• _Assignment_
Exactly the lines from the one that holds "می‌دهد تا حقیقت قربانی خاموشی و فراموشی نشود." to the end of the data below: retype these and nothing else.

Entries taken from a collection
######
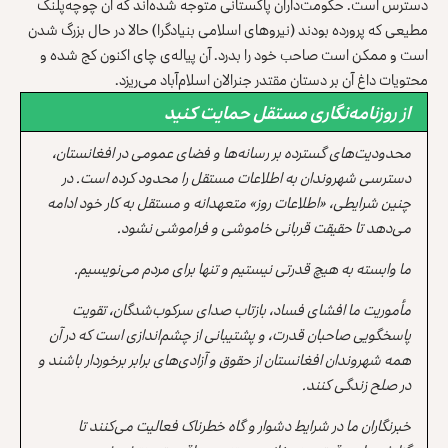
دسترس است. حکومت‌داران پاکستانی متوجه شده‌اند که آن چوچه‌پلنگ
مطیعی که پرورده بودند (نیروهای اسلامی بنیادگرا) حالا در حال بزرگ شدن
است و ممکن است صاحب خود را بدرد. آن پیاله‌ی چای اکنون کج شده و
محتویات داغ آن بر دستان مقتدر جنرالان اسلام‌آباد می‌ریزد.
از روزنامه‌نگاری مستقل حمایت کنید
محدودیت‌های گسترده بر رسانه‌ها و فضای عمومی در افغانستان،
دسترسی شهروندان به اطلاعات مستقل را محدود کرده است. در
چنین شرایطی، «اطلاعات روز» متعهدانه و مستقل به کار خود ادامه
می‌دهد تا حقیقت قربانی خاموشی و فراموشی نشود.
ما وابسته به هیچ قدرتی نیستیم و تنها برای مردم می‌نویسیم.
مأموریت ما افشای فساد، بازتاب صدای سرکوب‌شدگان، تقویت
پاسخگویی صاحبان قدرت، و پشتیبانی از چشم‌اندازی است که در آن
همه شهروندان افغانستان از حقوق و آزادی‌های برابر برخوردار باشند و
در صلح زندگی کنند.
خبرنگاران ما در شرایط دشوار و گاه خطرناک فعالیت می‌کنند تا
######
• _Response area_
می‌دهد تا حقیقت قربانی خاموشی و فراموشی نشود.
ما وابسته به هیچ قدرتی نیستیم و تنها برای مردم می‌نویسیم.
مأموریت ما افشای فساد، بازتاب صدای سرکوب‌شدگان، تقویت
پاسخگویی صاحبان قدرت، و پشتیبانی از چشم‌اندازی است که در آن
همه شهروندان افغانستان از حقوق و آزادی‌های برابر برخوردار باشند و
در صلح زندگی کنند.
خبرنگاران ما در شرایط دشوار و گاه خطرناک فعالیت می‌کنند تا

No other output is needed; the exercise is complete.